Take a gallon of the best aquavite a pint of the best damaske rose water a pound of white Sugar candy put all these into a large stone jug to steep a day and a night then put in half a pint of poppy water distilled as you do your rose water with a pound and half of raisons of the Sun Stoned with half a pound of dates the Stones taken out and the white skins, and then slice them very thin then take of mace cinnamon and anyseeds of each an ounce of cloves bruised half an ounce liquorish scraped and sliced a quarter of a pound, your anyseeds must be rubed and dusted then put all these into your aquavite after all these things have steeped 4 days put into it 6 good handfulls of red poppie leaves it is the red single poppies that growes amongst the corn and if the colour be not red enough put in more leaves & after 10 days let it run through a jelly bag and put it into your glass and so stop it very close and put in to your glass to it 2 pounds of your smooth musk carraway comsets, and so keep it for your use, the Spice and Seeds must be bruised if you do not squeeze those things when you strain it you may put it into the jug again wth a gallon more of aquavite and half a pint of poppie water and a pound of Sugar candie more, Stir it every day twice or thrice for ten days together and keep it close stoped and then you may mix some of that smaller with the first which was the strongest of all.
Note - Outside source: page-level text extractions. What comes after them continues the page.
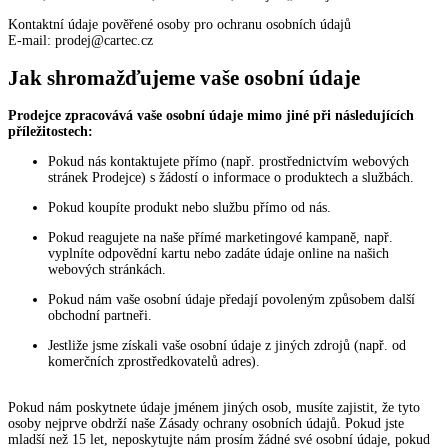
Kontaktní údaje pověřené osoby pro ochranu osobních údajů
E-mail: prodej@cartec.cz
Jak shromažďujeme vaše osobní údaje
Prodejce zpracovává vaše osobní údaje mimo jiné při následujících
příležitostech:
Pokud nás kontaktujete přímo (např. prostřednictvím webových
stránek Prodejce) s žádostí o informace o produktech a službách.
Pokud koupíte produkt nebo službu přímo od nás.
Pokud reagujete na naše přímé marketingové kampaně, např.
vyplníte odpovědní kartu nebo zadáte údaje online na našich
webových stránkách.
Pokud nám vaše osobní údaje předají povoleným způsobem další
obchodní partneři.
Jestliže jsme získali vaše osobní údaje z jiných zdrojů (např. od
komerčních zprostředkovatelů adres).
Pokud nám poskytnete údaje jménem jiných osob, musíte zajistit, že tyto
osoby nejprve obdrží naše Zásady ochrany osobních údajů. Pokud jste
mladší než 15 let, neposkytujte nám prosím žádné své osobní údaje, pokud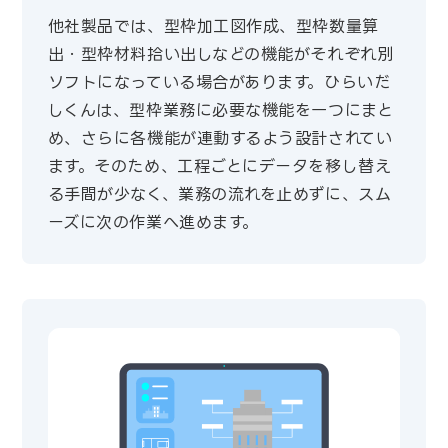
他社製品では、型枠加工図作成、型枠数量算
出・型枠材料拾い出しなどの機能がそれぞれ別
ソフトになっている場合があります。ひらいだ
しくんは、型枠業務に必要な機能を一つにまと
め、さらに各機能が連動するよう設計されてい
ます。そのため、工程ごとにデータを移し替え
る手間が少なく、業務の流れを止めずに、スム
ーズに次の作業へ進めます。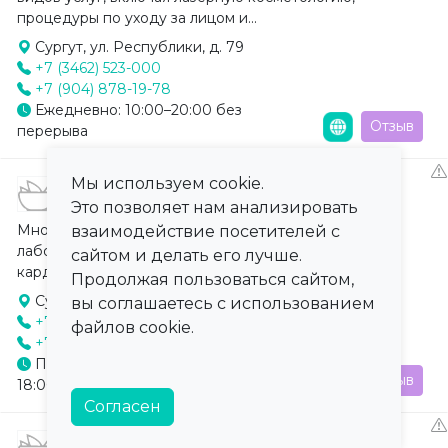
процедуры по уходу за лицом и...
Сургут, ул. Республики, д. 79
+7 (3462) 523-000
+7 (904) 878-19-78
Ежедневно: 10:00–20:00 без
Отзыв
перерыва
Мы используем cookie.
Клиника «Молекула»
Это позволяет нам анализировать
Многопрофильная клиника, специализирующаяся на
взаимодействие посетителей с
лабораторной диагностике, эндокринологии,
сайтом и делать его лучше.
кардиологии и гастроэнтерологии...
Продолжая пользоваться сайтом,
Сургут, ул. Университетская, д. 11
вы соглашаетесь с использованием
+7 (3462) 55-00-11
файлов cookie.
+7 (3462) 55-00-22
Пн-Пт: 08:00-20:00, Сб: 09:00-
Отзыв
18:00
Согласен
Косметологическая клиника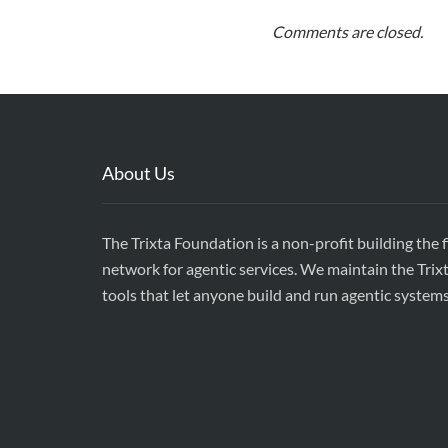
Comments are closed.
About Us
The Trixta Foundation is a non-profit building the 
network for agentic services. We maintain the Trix
tools that let anyone build and run agentic system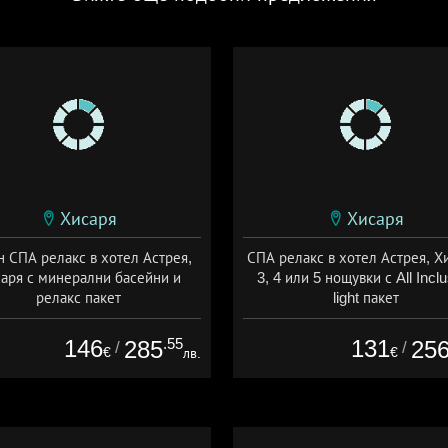
Хисаря
Хисаря
н СПА релакс в хотел Астрея,
СПА релакс в хотел Астрея, Х
аря с минерални басейни и
3, 4 или 5 нощувки с All Incl
релакс пакет
light пакет
а: 01.07 - 15.09 + all inclusive
Дата: 16.09 - 22.12 + all inclus
146
.55
131
285
25
/
/
€
€
лв.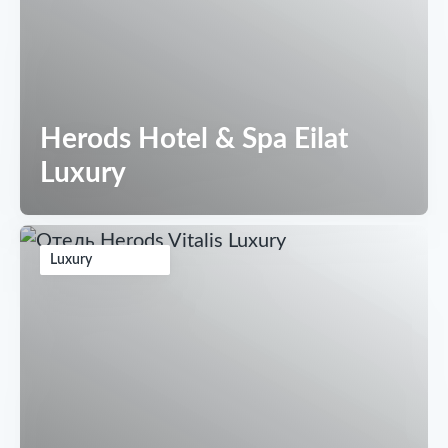
Herods Hotel & Spa Eilat
Luxury
Luxury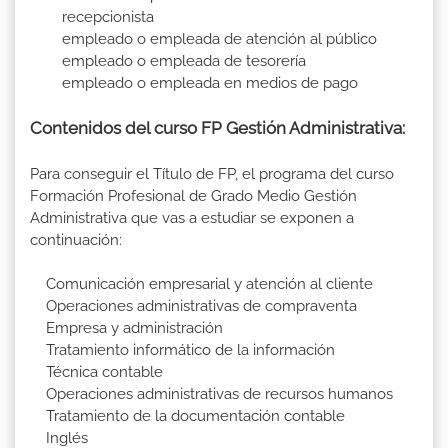
recepcionista
empleado o empleada de atención al público
empleado o empleada de tesorería
empleado o empleada en medios de pago
Contenidos del curso FP Gestión Administrativa:
Para conseguir el Título de FP, el programa del curso
Formación Profesional de Grado Medio Gestión
Administrativa que vas a estudiar se exponen a
continuación:
Comunicación empresarial y atención al cliente
Operaciones administrativas de compraventa
Empresa y administración
Tratamiento informático de la información
Técnica contable
Operaciones administrativas de recursos humanos
Tratamiento de la documentación contable
Inglés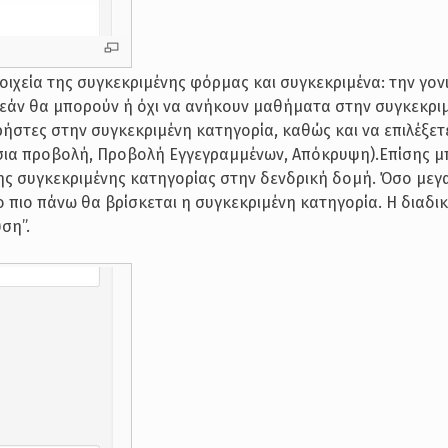
ιχεία της συγκεκριμένης φόρμας και συγκεκριμένα: την γον
ο εάν θα μπορούν ή όχι να ανήκουν μαθήματα στην συγκεκρι
ρήστες στην συγκεκριμένη κατηγορία, καθώς και να επιλέξετ
σια προβολή, Προβολή Εγγεγραμμένων, Απόκρυψη).Επίσης μ
ης συγκεκριμένης κατηγορίας στην δενδρική δομή. Όσο μεγ
 πιο πάνω θα βρίσκεται η συγκεκριμένη κατηγορία. Η διαδι
ση”.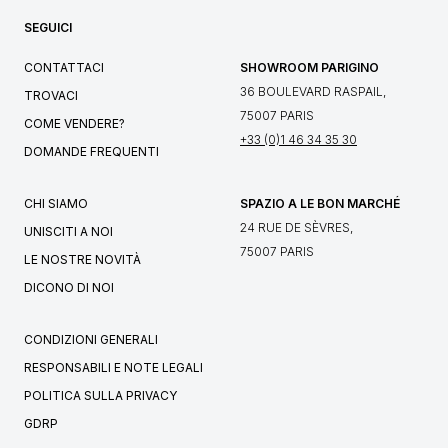
SEGUICI
CONTATTACI
SHOWROOM PARIGINO
36 BOULEVARD RASPAIL,
TROVACI
75007 PARIS
COME VENDERE?
+33 (0)1 46 34 35 30
DOMANDE FREQUENTI
CHI SIAMO
SPAZIO A LE BON MARCHÉ
24 RUE DE SÈVRES,
UNISCITI A NOI
75007 PARIS
LE NOSTRE NOVITÀ
DICONO DI NOI
CONDIZIONI GENERALI
RESPONSABILI E NOTE LEGALI
POLITICA SULLA PRIVACY
GDRP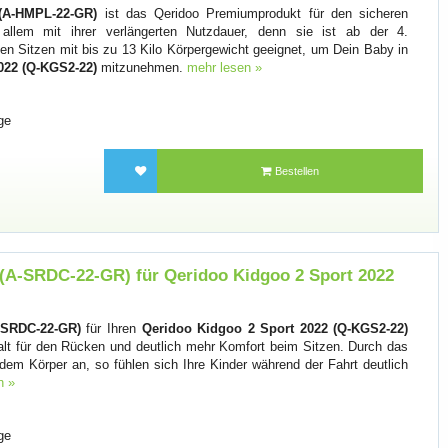
(A-HMPL-22-GR)
ist das Qeridoo Premiumprodukt für den sicheren
 allem mit ihrer verlängerten Nutzdauer, denn sie ist ab der 4.
n Sitzen mit bis zu 13 Kilo Körpergewicht geeignet, um Dein Baby in
022 (Q-KGS2-22)
mitzunehmen.
mehr lesen »
ge
Bestellen
r (A-SRDC-22-GR) für Qeridoo Kidgoo 2 Sport 2022
A-SRDC-22-GR)
für Ihren
Qeridoo Kidgoo 2 Sport 2022 (Q-KGS2-22)
Halt für den Rücken und deutlich mehr Komfort beim Sitzen. Durch das
 dem Körper an, so fühlen sich Ihre Kinder während der Fahrt deutlich
n »
ge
This water is good for any surfet what so ever by any accident and they may give 2 or 3 Spoonfulls last at night and if the Surfet be dangerous give it once in 6 or 8 hours for 3 several times or in necessity oftner.
114. To make French Bread.
Take to a peck of flour 2 ounces of salt and a pint or more of very good ale yest and knead it up as other bread with warm water as light as possible then let it lye half an hour to rise then cut it to the bigness you will have every loafe, which is about ye bigness of a penny loafe and make them up very lightly not moulding it at all and put them into dishes flouring the dishes first with flour and cut off that may be on the top to much then cover them up close again and let them stand and rise again till they have risen their full which you may know by the flour on the top which will begin to be crakling on the top then haveing your oven ready hot and pretty quick turn them out of the dishes upon a peele flour’d ready and so set them in as fast as you can never pricking or cuting them round, Set the oven led up close but not Stop it approved of your dough must be as light as any cake bread so some flour will require more yest and water than other this is left to ye bakers discretion.
115. To Dry Apricocks.
Take a pound of Apricocks 3 quarters of a pound of double refined Sugar pare the apricocks very thin and slit them in the Seame of the apricocks then forth the stones then strew the silver bason or deep dish you boyle them in with the lesser half of the Sugar being finely beaten and searched then set the apricocks in the bason or dish that end downward which grew in the stalk with them. Strew the rest of the Sugar upon them and cover ym and let them stand one night or one day while it be dissolved then let it boyle for one quarter of an hour upon a quick fire before they be half boyled turn them with a spoon when boyled let them stand 2 days in the Sirrop before you take them forth so dip them in the Same then lay them on tin plates in the Sun and turn ym every morning.
116. To make Plumme Gimbols.
Take your plummes when full ripe and put them in a porringer and set them over the fire and stir them continually with a Spoon and when they begins to brake and be soft take them out and pick off all their skins stalks and stones very clean when you have done so sett them on the fire again still stirring till such time all the moisture be almost dryed up and the plum stuff be pretty stiff then take it off the fire so let it stand till it cold then take double refined Sugar and put to the plumme stuff and take as much Sugar as will make it paste and rowle it and worke it together and let it be as thick as paste then rowle it in works as you do gimbols in what faishon you please you need not oven them they will be dry of themselves.